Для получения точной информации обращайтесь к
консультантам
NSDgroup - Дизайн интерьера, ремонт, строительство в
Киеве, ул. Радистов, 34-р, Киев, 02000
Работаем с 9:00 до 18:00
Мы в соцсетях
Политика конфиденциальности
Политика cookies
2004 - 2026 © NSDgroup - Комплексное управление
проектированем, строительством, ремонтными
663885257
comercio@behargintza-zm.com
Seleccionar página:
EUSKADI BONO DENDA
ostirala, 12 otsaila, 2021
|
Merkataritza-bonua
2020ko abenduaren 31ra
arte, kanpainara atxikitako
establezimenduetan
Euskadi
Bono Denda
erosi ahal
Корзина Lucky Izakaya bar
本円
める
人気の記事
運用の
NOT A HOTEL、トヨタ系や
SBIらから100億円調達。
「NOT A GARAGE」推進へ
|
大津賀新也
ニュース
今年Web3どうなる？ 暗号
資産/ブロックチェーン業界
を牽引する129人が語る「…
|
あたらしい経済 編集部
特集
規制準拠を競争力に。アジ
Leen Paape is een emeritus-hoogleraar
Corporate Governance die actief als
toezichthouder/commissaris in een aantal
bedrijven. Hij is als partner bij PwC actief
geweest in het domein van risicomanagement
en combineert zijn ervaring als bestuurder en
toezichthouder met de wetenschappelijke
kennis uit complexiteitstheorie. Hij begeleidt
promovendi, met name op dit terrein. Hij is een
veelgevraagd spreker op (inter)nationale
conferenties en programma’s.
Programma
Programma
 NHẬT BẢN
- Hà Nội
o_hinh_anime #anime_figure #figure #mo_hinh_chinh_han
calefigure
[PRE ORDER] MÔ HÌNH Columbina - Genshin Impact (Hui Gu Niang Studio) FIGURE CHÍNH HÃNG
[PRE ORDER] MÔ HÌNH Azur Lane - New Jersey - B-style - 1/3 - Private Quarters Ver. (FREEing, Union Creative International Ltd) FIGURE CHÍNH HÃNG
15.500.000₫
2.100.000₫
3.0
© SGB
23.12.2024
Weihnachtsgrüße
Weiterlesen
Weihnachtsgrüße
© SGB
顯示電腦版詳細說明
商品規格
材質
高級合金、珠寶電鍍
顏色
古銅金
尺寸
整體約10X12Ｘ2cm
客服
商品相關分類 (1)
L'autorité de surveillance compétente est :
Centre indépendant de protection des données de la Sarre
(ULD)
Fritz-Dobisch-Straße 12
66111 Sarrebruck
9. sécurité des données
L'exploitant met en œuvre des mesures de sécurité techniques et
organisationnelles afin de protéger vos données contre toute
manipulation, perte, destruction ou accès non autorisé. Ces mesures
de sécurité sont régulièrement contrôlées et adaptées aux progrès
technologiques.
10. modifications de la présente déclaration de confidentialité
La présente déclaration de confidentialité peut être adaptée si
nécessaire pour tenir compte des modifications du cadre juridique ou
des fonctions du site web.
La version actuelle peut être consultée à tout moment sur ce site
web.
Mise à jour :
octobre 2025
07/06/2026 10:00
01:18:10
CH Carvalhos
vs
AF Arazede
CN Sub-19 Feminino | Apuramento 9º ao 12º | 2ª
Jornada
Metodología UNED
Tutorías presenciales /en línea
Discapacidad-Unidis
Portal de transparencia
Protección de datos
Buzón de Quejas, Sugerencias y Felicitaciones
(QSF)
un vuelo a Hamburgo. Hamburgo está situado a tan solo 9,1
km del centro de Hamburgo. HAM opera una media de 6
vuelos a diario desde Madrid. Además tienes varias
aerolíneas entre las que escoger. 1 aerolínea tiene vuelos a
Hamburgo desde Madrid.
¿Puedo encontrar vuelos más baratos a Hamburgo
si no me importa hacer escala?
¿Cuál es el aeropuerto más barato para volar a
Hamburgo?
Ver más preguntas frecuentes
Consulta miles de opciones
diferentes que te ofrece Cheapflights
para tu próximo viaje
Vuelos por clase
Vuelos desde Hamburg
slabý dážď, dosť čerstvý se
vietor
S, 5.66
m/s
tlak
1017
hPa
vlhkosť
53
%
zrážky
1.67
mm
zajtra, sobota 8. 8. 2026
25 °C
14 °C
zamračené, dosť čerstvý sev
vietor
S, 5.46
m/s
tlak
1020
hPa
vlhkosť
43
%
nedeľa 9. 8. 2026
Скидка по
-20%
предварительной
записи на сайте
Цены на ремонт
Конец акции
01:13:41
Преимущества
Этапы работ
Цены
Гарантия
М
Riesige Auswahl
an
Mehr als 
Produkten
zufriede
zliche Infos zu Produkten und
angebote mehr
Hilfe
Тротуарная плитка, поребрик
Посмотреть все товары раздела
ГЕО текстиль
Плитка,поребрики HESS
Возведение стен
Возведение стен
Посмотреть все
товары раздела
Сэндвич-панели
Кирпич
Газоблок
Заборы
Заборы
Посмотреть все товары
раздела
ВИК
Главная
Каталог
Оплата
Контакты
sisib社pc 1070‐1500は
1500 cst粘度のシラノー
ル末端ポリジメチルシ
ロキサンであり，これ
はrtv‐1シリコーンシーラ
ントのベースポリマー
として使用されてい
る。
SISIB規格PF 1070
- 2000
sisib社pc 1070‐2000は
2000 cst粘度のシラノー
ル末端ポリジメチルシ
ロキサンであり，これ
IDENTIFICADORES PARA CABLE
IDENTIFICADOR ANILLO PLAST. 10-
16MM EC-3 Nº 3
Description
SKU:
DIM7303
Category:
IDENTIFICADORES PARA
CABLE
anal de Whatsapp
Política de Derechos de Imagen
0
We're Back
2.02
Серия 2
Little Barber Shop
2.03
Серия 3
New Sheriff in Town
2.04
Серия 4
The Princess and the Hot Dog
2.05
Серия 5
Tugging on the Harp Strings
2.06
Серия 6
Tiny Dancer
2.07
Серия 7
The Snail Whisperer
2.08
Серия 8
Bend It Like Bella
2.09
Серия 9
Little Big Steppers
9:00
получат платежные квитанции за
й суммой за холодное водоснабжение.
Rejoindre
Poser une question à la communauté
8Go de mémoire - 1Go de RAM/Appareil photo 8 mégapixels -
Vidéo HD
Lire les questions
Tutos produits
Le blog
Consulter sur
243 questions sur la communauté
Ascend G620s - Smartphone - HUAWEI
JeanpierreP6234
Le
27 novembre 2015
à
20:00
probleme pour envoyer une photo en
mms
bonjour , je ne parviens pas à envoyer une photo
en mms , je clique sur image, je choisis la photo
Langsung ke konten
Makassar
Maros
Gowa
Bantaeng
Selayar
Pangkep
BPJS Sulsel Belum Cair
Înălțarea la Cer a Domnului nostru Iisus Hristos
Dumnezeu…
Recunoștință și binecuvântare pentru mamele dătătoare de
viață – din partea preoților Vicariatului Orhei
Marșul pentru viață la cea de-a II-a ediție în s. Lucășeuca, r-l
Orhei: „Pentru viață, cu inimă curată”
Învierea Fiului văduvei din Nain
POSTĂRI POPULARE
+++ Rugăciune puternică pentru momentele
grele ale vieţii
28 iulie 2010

EXERCISE DETAILS.
The expected output is every line from the material above where "Hamburgo" can be found.

RESPONSE.
un vuelo a Hamburgo. Hamburgo está situado a tan solo 9,1
km del centro de Hamburgo. HAM opera una media de 6
Hamburgo desde Madrid.
¿Puedo encontrar vuelos más baratos a Hamburgo
Hamburgo?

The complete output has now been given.